In vitro effects of inhibitor treatments on E. granulosus sensu stricto PSCs and cysts by targeting MAPK pathway members for 30 days. (A) Model of the E. granulosus ERK/p38-like MAPK pathway. (B and D) Representative immunoblots of EgMKKs and EgERK revealed with heterologous antibodies against the phosphorylated forms of human MEK1/2 and ERK1/2. Shown are total protein extracts from PSCs (B) or hydatid cysts (D) cultured in the presence of medium containing DMSO (control) (lane 1), sorafenib tosylate (25 µM) (lane 2), PD184352 (100 µM) (lane 3), or U0126-EtOH (100 µM) (lane 4).
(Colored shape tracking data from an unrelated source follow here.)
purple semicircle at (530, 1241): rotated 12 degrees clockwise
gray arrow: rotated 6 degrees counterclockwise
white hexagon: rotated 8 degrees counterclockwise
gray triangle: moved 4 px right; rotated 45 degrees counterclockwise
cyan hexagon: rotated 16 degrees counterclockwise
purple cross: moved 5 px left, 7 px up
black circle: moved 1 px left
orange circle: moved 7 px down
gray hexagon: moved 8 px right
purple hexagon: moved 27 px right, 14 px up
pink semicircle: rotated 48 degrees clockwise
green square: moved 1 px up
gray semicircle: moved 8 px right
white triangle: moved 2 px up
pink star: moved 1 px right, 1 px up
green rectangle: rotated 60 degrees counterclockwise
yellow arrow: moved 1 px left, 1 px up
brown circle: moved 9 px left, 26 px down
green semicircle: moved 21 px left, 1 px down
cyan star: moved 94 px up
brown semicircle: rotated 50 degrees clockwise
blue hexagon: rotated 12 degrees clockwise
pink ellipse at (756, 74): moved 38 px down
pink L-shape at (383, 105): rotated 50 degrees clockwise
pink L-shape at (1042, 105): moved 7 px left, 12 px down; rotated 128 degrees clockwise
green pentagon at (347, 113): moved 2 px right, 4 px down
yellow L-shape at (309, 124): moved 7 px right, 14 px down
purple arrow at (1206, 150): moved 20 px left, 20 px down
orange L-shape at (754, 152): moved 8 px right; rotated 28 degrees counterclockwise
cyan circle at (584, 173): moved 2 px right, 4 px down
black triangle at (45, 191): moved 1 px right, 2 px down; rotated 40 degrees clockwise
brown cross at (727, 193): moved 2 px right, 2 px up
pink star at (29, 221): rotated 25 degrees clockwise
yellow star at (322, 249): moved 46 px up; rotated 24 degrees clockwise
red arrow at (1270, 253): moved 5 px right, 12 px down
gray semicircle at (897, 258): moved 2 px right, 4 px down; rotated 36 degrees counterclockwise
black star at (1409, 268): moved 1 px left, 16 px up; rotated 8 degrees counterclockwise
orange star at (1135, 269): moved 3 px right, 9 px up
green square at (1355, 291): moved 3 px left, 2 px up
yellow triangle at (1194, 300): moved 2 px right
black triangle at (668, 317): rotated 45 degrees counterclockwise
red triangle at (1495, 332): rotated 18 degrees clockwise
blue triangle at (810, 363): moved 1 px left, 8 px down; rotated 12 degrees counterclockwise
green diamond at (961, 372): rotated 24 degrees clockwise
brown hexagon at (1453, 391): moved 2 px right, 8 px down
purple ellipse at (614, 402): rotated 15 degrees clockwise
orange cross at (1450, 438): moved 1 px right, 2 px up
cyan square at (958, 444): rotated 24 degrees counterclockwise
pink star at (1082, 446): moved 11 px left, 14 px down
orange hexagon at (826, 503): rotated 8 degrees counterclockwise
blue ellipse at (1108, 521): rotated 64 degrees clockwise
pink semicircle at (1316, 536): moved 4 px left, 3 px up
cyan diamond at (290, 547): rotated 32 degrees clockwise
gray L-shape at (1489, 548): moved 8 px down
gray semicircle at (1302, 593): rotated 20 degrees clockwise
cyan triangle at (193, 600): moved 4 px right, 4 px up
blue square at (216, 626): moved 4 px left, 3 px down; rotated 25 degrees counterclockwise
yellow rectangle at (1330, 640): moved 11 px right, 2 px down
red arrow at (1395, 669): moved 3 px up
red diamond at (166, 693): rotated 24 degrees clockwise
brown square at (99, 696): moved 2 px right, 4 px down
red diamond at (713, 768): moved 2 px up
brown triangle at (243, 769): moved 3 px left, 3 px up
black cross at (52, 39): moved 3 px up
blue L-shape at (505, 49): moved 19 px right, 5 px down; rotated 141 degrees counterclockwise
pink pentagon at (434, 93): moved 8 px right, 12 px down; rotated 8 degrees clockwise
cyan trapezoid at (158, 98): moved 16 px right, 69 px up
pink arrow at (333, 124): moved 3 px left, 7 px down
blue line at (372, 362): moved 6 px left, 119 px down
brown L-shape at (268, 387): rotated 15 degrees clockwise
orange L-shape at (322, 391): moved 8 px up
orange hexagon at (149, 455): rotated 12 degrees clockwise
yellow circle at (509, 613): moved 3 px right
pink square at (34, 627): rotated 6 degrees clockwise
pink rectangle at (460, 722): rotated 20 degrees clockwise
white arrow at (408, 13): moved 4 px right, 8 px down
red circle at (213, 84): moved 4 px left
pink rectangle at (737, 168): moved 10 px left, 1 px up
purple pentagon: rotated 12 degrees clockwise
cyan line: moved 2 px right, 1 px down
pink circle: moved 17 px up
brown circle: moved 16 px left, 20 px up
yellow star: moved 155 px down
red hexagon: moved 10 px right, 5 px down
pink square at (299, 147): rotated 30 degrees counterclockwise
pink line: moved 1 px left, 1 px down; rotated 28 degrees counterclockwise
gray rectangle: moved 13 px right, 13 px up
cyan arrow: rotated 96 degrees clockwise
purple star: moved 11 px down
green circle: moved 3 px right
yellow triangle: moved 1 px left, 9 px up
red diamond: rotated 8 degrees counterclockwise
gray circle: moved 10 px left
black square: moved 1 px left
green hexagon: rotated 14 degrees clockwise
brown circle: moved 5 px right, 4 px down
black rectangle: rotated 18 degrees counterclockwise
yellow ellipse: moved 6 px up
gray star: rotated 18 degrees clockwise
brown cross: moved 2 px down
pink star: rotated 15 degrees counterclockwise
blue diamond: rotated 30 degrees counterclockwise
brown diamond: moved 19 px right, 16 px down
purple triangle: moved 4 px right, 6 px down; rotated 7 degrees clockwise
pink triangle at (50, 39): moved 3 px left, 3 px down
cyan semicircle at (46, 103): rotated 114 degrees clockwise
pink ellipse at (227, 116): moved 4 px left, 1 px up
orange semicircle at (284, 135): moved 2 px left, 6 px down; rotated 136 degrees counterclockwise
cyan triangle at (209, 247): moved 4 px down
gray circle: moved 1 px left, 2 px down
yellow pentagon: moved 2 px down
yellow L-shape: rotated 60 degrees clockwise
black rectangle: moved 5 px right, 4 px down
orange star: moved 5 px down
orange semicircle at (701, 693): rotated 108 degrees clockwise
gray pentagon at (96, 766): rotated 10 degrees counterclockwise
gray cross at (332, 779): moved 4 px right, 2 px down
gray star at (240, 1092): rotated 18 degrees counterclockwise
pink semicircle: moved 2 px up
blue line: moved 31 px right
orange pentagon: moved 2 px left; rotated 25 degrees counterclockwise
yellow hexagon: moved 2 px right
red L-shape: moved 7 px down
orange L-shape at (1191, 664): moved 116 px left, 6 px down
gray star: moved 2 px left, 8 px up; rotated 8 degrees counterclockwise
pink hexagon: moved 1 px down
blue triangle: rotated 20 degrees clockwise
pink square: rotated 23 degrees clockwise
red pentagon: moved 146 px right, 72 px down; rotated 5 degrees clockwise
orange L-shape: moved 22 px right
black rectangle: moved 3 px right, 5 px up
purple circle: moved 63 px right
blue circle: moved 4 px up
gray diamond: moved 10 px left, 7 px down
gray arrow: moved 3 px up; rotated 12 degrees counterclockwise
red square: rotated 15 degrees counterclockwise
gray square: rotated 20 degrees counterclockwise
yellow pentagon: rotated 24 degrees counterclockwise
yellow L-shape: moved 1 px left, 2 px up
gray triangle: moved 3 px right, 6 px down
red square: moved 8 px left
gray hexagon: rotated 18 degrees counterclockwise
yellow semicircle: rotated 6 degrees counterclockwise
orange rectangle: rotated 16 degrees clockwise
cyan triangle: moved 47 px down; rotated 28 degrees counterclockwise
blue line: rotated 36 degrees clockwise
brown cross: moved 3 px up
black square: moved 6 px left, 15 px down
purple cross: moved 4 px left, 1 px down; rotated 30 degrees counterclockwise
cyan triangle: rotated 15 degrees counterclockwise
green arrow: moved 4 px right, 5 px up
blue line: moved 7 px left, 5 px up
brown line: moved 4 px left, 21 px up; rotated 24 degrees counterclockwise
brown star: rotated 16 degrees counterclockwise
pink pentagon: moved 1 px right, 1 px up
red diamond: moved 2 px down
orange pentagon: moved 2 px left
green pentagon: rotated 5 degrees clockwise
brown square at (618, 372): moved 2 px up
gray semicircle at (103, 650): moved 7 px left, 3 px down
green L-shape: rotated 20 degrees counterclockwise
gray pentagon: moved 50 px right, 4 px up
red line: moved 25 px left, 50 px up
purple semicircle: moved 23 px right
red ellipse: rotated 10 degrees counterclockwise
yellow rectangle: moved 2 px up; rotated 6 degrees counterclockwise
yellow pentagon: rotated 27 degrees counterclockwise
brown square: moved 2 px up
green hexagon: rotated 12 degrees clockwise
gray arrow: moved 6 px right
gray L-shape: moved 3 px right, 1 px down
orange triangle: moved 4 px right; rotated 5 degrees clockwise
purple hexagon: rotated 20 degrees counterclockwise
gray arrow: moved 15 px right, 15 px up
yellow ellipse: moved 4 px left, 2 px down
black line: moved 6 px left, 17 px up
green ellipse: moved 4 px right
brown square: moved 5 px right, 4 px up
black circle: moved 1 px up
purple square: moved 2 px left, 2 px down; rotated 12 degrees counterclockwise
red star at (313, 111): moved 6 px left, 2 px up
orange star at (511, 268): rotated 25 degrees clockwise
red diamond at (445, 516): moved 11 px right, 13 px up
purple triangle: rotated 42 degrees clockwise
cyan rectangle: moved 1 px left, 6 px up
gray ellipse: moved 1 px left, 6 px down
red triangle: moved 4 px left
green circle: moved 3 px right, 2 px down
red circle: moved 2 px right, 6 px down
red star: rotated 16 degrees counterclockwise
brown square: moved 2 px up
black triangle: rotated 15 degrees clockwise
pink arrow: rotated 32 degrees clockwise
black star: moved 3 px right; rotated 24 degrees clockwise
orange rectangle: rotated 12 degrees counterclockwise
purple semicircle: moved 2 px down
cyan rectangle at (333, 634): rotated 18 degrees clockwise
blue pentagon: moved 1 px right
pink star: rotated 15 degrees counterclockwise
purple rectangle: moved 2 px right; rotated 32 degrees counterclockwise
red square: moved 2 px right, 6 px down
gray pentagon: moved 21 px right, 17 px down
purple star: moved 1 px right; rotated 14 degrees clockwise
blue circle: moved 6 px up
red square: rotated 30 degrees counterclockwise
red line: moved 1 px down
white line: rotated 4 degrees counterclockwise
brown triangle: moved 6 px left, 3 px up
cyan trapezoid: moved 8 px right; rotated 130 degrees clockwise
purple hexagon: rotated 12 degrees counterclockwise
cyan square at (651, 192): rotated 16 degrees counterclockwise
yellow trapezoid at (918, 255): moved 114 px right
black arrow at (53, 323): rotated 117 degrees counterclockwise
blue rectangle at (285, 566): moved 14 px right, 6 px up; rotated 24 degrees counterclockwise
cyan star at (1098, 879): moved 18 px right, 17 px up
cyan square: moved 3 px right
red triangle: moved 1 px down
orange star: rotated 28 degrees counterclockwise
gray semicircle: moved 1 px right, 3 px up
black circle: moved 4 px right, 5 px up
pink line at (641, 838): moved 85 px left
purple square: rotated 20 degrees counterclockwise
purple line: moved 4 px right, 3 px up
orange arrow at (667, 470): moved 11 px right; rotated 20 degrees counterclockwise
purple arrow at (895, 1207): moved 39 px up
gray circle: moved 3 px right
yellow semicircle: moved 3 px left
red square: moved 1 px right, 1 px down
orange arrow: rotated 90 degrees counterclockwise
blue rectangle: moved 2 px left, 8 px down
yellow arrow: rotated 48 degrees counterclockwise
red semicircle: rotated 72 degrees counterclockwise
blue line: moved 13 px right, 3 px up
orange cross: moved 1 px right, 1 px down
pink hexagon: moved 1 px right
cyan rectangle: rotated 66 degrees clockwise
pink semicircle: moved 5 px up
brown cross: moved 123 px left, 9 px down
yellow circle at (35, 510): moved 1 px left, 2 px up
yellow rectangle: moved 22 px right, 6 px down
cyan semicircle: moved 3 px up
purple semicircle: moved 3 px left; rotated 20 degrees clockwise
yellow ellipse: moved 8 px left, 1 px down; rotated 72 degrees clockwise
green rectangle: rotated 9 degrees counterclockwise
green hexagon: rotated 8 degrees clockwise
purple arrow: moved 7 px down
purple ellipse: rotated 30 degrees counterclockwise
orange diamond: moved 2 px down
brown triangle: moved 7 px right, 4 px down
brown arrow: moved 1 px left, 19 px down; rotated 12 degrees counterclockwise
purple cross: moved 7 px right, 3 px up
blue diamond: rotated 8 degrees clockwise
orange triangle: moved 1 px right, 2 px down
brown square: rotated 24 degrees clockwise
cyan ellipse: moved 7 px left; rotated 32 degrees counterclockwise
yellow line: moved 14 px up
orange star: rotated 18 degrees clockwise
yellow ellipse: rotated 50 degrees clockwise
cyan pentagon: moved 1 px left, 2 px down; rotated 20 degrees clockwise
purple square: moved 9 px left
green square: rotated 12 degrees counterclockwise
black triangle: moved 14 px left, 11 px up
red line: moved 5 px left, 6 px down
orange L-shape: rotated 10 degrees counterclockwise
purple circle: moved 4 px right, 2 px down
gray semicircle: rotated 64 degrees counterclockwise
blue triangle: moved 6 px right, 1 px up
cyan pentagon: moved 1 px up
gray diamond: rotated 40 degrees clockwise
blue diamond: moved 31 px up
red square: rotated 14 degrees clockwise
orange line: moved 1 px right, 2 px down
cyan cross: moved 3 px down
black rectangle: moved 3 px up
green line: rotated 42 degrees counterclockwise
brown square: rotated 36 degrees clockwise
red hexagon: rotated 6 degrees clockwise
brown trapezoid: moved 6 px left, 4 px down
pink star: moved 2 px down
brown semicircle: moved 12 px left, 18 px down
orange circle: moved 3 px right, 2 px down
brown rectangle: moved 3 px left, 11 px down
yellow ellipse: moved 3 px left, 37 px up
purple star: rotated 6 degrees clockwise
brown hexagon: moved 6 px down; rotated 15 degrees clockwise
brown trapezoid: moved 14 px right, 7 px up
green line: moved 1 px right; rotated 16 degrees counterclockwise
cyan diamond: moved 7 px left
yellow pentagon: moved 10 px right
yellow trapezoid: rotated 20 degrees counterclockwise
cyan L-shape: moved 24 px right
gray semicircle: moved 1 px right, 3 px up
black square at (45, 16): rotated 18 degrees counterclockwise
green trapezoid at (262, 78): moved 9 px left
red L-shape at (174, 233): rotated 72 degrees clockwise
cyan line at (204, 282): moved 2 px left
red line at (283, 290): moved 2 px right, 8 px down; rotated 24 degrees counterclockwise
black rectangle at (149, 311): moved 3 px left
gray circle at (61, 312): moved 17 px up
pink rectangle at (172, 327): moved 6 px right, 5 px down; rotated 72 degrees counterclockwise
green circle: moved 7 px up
Actin was used as a loading control. (C) Ultrastructural changes of PSCs detected by TEM after incubation with either DMSO (control) or inhibitors. (E) Morphology changes of germinal layers from hydatid cysts detected by SEM after incubation with either DMSO (control) or inhibitors. (a to c) Control PSCs or cysts; (d to f) 25 µM sorafenib tosylate treatment; (g to i) 100 µM PD184352 treatment; (k to m) 100 µM U0126-EtOH treatment. mt, microtriches; Tg, tegument; nu, nucleus; mu, muscle cells; cc, chromatin condensation; b, residual lamellar bodies; GL, germinal layer; LL, laminated layer. The white arrows point to local tissue magnification.

FIG 7

In vivo treatment of secondary E. granulosus sensu stricto-infected BALB/c mice with MAPK pathway inhibitors. (A) Box plots indicating the distribution of cyst weights (grams) in the different treatment groups. Reductions in the weights of recovered parasites in relation to those in the control groups were achieved by treatment with 30 mg/kg sorafenib tosylate and 30 mg/kg U0126-EtOH, but they were not statistically significant (ns) (P = 0.1994 and P = 0.5360, respectively). (B) Representative images obtained by SEM of hydatid cysts from inhibitor-treated mice. (a and b) control cysts; (c and d) mice treated with 30 mg/kg sorafenib tosylate; (e and f) mice treated with 60 mg/kg PD184352; (g and h) mice treated with 30 mg/kg U0126-EtOH. GL, germinal layer; LL, laminated layer. The white arrows point to local tissue magnification. Each treatment group comprised 10 animals.